_WHAT YOU SHOULD DO_
All records should be reproduced verbatim.

_Saved data entries_
________________
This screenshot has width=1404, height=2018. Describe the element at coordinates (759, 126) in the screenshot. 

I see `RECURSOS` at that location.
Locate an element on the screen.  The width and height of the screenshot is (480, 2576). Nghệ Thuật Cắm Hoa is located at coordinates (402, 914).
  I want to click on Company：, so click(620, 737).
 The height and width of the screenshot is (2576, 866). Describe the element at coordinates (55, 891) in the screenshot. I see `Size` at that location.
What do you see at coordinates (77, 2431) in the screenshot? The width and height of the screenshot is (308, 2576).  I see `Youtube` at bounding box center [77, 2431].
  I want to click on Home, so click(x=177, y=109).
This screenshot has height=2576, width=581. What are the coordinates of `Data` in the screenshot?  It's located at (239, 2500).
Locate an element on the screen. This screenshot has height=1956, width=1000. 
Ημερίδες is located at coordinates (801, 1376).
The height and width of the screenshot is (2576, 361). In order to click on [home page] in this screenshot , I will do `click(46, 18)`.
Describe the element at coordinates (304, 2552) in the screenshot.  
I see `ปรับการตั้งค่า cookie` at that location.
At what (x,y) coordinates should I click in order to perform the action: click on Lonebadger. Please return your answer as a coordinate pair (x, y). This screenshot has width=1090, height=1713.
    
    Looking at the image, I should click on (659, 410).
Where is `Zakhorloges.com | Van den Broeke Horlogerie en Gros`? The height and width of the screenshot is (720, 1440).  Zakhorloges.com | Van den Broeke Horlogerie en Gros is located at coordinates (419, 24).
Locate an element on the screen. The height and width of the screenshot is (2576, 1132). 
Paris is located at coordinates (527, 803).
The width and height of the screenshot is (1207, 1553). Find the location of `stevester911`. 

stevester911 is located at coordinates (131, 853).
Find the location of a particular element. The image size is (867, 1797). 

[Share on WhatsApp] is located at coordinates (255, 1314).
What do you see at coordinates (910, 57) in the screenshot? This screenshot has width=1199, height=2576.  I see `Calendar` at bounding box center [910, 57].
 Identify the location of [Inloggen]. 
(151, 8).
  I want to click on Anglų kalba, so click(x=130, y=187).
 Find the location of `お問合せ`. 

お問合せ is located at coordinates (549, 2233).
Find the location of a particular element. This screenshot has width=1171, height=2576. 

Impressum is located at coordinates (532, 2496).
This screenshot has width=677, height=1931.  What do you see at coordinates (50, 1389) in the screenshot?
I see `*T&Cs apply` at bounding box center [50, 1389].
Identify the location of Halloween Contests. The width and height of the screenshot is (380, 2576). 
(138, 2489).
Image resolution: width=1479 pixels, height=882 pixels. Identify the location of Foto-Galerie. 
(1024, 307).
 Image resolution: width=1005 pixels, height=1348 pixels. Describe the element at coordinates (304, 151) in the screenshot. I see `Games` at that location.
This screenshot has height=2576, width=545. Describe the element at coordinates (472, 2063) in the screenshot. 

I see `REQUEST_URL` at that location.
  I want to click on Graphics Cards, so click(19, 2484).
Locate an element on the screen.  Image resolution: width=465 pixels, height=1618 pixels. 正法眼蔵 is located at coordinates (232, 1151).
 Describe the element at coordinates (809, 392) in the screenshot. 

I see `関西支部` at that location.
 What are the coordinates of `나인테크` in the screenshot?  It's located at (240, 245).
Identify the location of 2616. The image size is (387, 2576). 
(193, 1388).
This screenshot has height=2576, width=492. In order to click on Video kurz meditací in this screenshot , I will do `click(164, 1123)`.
________________
_RESPONSE BELOW_
This screenshot has width=1404, height=2018. Describe the element at coordinates (759, 126) in the screenshot. 

I see `RECURSOS` at that location.
Locate an element on the screen.  The width and height of the screenshot is (480, 2576). Nghệ Thuật Cắm Hoa is located at coordinates (402, 914).
  I want to click on Company：, so click(620, 737).
 The height and width of the screenshot is (2576, 866). Describe the element at coordinates (55, 891) in the screenshot. I see `Size` at that location.
What do you see at coordinates (77, 2431) in the screenshot? The width and height of the screenshot is (308, 2576).  I see `Youtube` at bounding box center [77, 2431].
  I want to click on Home, so click(x=177, y=109).
This screenshot has height=2576, width=581. What are the coordinates of `Data` in the screenshot?  It's located at (239, 2500).
Locate an element on the screen. This screenshot has height=1956, width=1000. 
Ημερίδες is located at coordinates (801, 1376).
The height and width of the screenshot is (2576, 361). In order to click on [home page] in this screenshot , I will do `click(46, 18)`.
Describe the element at coordinates (304, 2552) in the screenshot.  
I see `ปรับการตั้งค่า cookie` at that location.
At what (x,y) coordinates should I click in order to perform the action: click on Lonebadger. Please return your answer as a coordinate pair (x, y). This screenshot has width=1090, height=1713.
    
    Looking at the image, I should click on (659, 410).
Where is `Zakhorloges.com | Van den Broeke Horlogerie en Gros`? The height and width of the screenshot is (720, 1440).  Zakhorloges.com | Van den Broeke Horlogerie en Gros is located at coordinates (419, 24).
Locate an element on the screen. The height and width of the screenshot is (2576, 1132). 
Paris is located at coordinates (527, 803).
The width and height of the screenshot is (1207, 1553). Find the location of `stevester911`. 

stevester911 is located at coordinates (131, 853).
Find the location of a particular element. The image size is (867, 1797). 

[Share on WhatsApp] is located at coordinates (255, 1314).
What do you see at coordinates (910, 57) in the screenshot? This screenshot has width=1199, height=2576.  I see `Calendar` at bounding box center [910, 57].
 Identify the location of [Inloggen]. 
(151, 8).
  I want to click on Anglų kalba, so click(x=130, y=187).
 Find the location of `お問合せ`. 

お問合せ is located at coordinates (549, 2233).
Find the location of a particular element. This screenshot has width=1171, height=2576. 

Impressum is located at coordinates (532, 2496).
This screenshot has width=677, height=1931.  What do you see at coordinates (50, 1389) in the screenshot?
I see `*T&Cs apply` at bounding box center [50, 1389].
Identify the location of Halloween Contests. The width and height of the screenshot is (380, 2576). 
(138, 2489).
Image resolution: width=1479 pixels, height=882 pixels. Identify the location of Foto-Galerie. 
(1024, 307).
 Image resolution: width=1005 pixels, height=1348 pixels. Describe the element at coordinates (304, 151) in the screenshot. I see `Games` at that location.
This screenshot has height=2576, width=545. Describe the element at coordinates (472, 2063) in the screenshot. 

I see `REQUEST_URL` at that location.
  I want to click on Graphics Cards, so click(19, 2484).
Locate an element on the screen.  Image resolution: width=465 pixels, height=1618 pixels. 正法眼蔵 is located at coordinates (232, 1151).
 Describe the element at coordinates (809, 392) in the screenshot. 

I see `関西支部` at that location.
 What are the coordinates of `나인테크` in the screenshot?  It's located at (240, 245).
Identify the location of 2616. The image size is (387, 2576). 
(193, 1388).
This screenshot has height=2576, width=492. In order to click on Video kurz meditací in this screenshot , I will do `click(164, 1123)`.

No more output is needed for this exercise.